The most important companies in the history of modern technology, from Google to Databricks, were born not from a vacuum of capital and talent, but from a deeply collaborative foundation of open academic research. This is the core theory behind the Laude Institute, a hybrid venture fund and nonprofit founded by Andy Konwinski, co-founder of Databricks and Perplexity AI, that aims to formalize and accelerate the path from research breakthrough to market breakout. Speaking live at NeurIPS 2025, Konwinski detailed Laude's mission to provide “the right resources, the right researchers, the right timing” to unlock the potential of the next generation of world-changing companies.
Konwinski's experience co-founding two multibillion-dollar companies rooted in academic research—Databricks, which grew out of Berkeley AMPLab, and Perplexity, which grew out of generative AI research—has shaped his view that the academic-to-startup pipeline is not an anomaly, but the new gold standard. He argues that the large, cohesive founding teams common to these spinouts, such as Databricks' eight co-founders, are inherently less risky. These teams have already survived years of close collaboration and understand each other's strengths and weaknesses, thereby mitigating the devastating “founder divorce risk” that plagues smaller, less established teams. This established trust and shared intellectual property provides a robust platform for scaling paradigm-shifting ideas.
By operating a two-sided structure, the Lord Institute addresses systemic issues that impede open research. The Venture Division funds researchers once they are established and supports technology founders with capital and expertise from a highly specialized LP base that includes Jeff Dean and top faculty from Berkeley and Stanford. Importantly, nonprofits are providing “no-strings-attached grants” to fund open research before incorporation, building an upstream funnel to fund the next wave of disruptive companies.
The scale of funding required for frontier AI research overwhelms traditional funding mechanisms. Konwinski was quick to emphasize that the National Science Foundation (NSF) is not “broken” but woefully inadequate for the current demands of frontier AI development. The approximately $1 billion annually allocated to computer science research falls far short of the $10 billion to $100 billion needed to maintain global leadership. Laude complements this by directly applying the fast and selective “picker model” that characterizes Silicon Valley venture capital to academic grant writing.
This funding will be strategically directed towards the next layer of AI innovation. Konwinski notes that the current focus is moving beyond the basic model (pre-training and post-training) to a layer he calls “post-training, post-training.” This includes complex systems, context management, search augmentation generation (RAG), memory curation, and advanced prompt optimization.
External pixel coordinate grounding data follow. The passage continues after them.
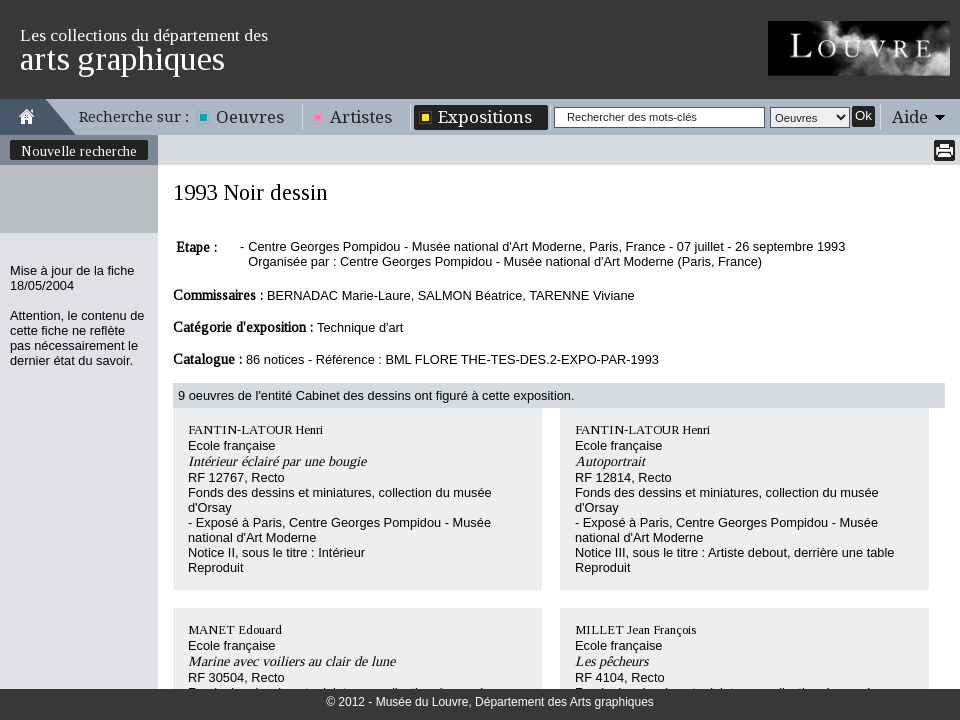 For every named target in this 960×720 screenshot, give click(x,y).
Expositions (485, 117)
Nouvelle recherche (79, 151)
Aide (910, 117)
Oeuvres (250, 117)
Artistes (361, 117) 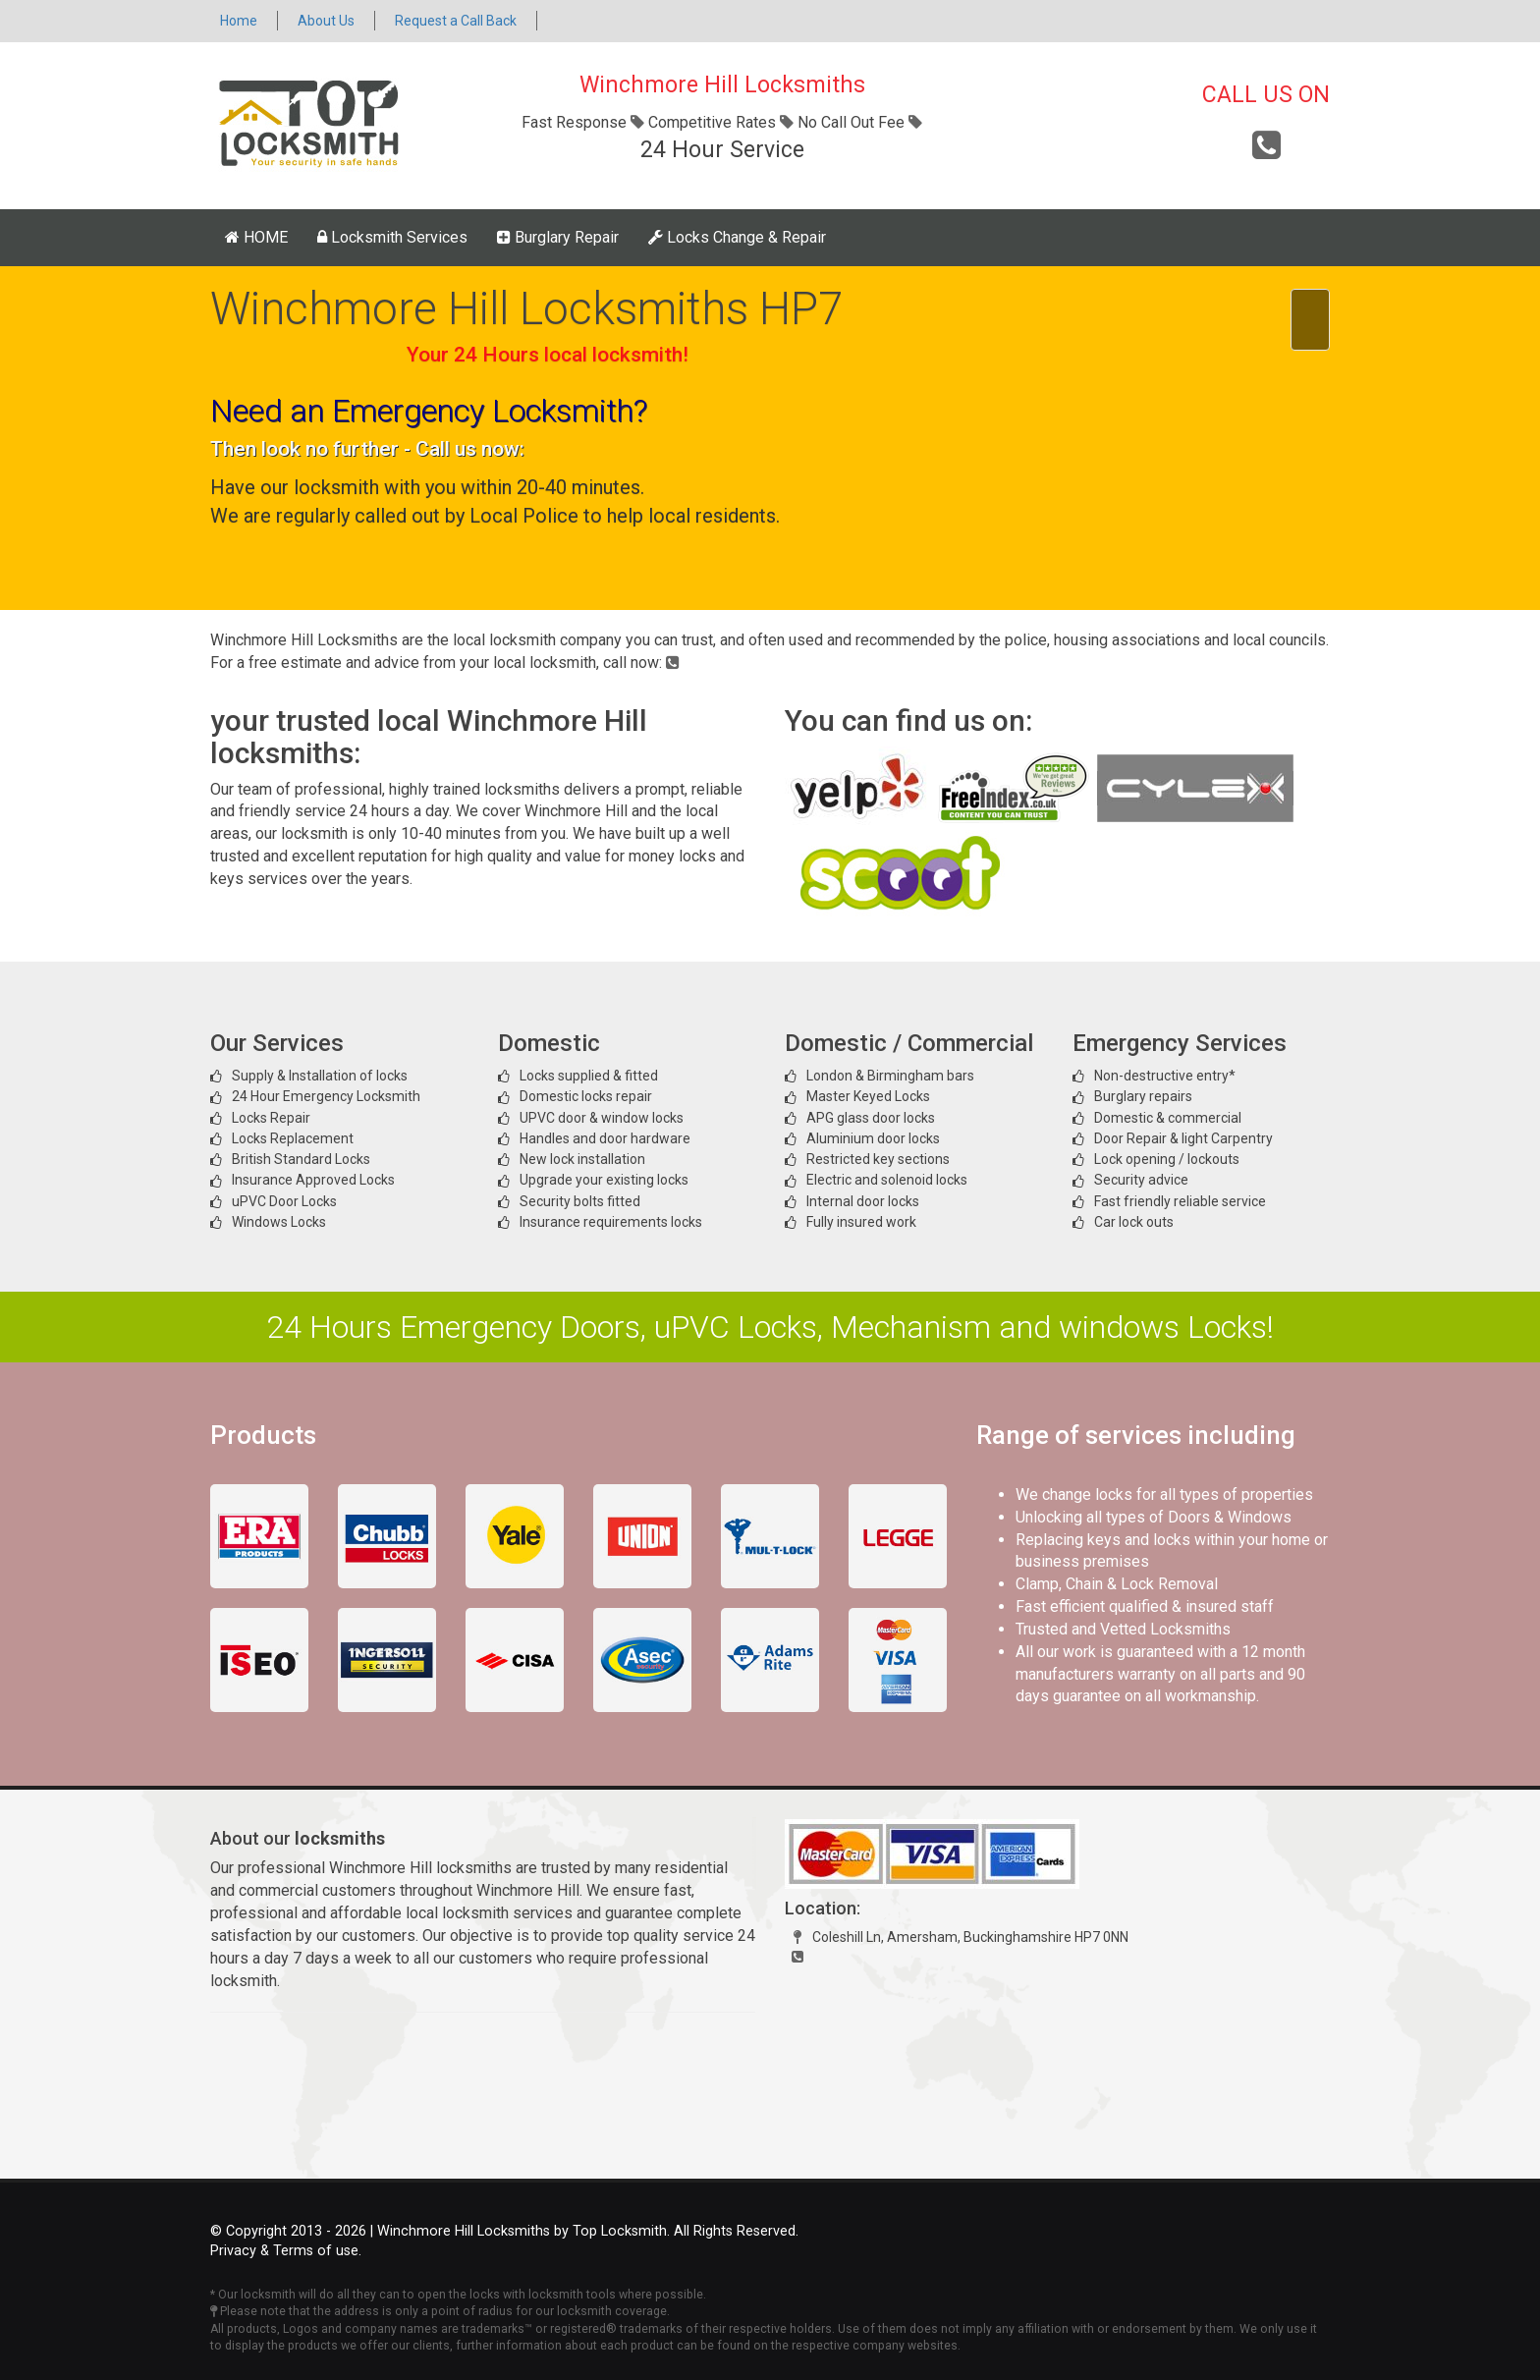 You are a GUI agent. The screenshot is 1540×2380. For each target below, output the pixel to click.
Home (238, 20)
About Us (326, 20)
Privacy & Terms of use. (285, 2250)
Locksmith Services (392, 237)
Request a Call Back (456, 20)
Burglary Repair (558, 237)
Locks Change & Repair (737, 237)
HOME (256, 237)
Projects funded through Laude's Slingshot program, such as DSPy, a “reverse compiler” that takes code and compiles natural language, and JEPA-style evolutionary prompt optimization research, exemplify the focus on building highly leveraged abstractions on top of existing large-scale language models. These tools are designed to maximize the utility and reliability of your current models, democratizing access to powerful AI capabilities without requiring you to perform extensive proprietary foundational training.
Mr. Lord's influence extends beyond his traditional Bay Area base. Konwinski pointed out that while West Coast institutions remain important, the majority of their grants and funded projects are intentionally outside of Berkeley/Stanford, spanning universities such as MIT, CMU, UI Urbana-Champaign, Caltech, and international centers in Toronto and Waterloo. This focus is reinforced by the growth of PhD entrepreneurship clubs across these campuses, like Agents at the University of Washington and Seedlings at Stanford University, where Lord is helping foster a broader, geographically dispersed pipeline of research-driven founders who want to commercialize academic research.
The need for strong open research funding is emphasized by current geopolitical dynamics. Konwinski pointed out that Chinese research institutes such as Moonshot and DeepSeek are now publishing twice as many interesting public papers as their US counterparts. The main reason for this is that frontier research institutions in the US, including OpenAI, have stopped publishing major research results. To combat this “open research crisis,” Lord is launching Open Frontiers. This is a livestreamed conference that aims to bring together 100 of the most influential open researchers, including Yann LeCun, François Cholet, and Jan Rijke, to share roadmaps, foster collaboration, and unify the ecosystem. This effort aims to restore America's leadership position in open AI research and ensure that fundamental scientific advances remain a common global asset, not the proprietary intellectual property of corporations. Laude's ultimate goal is to serve as a critical bridge, ensuring that groundbreaking, open research is efficiently translated into products that have world-changing impact and generate tremendous economic value.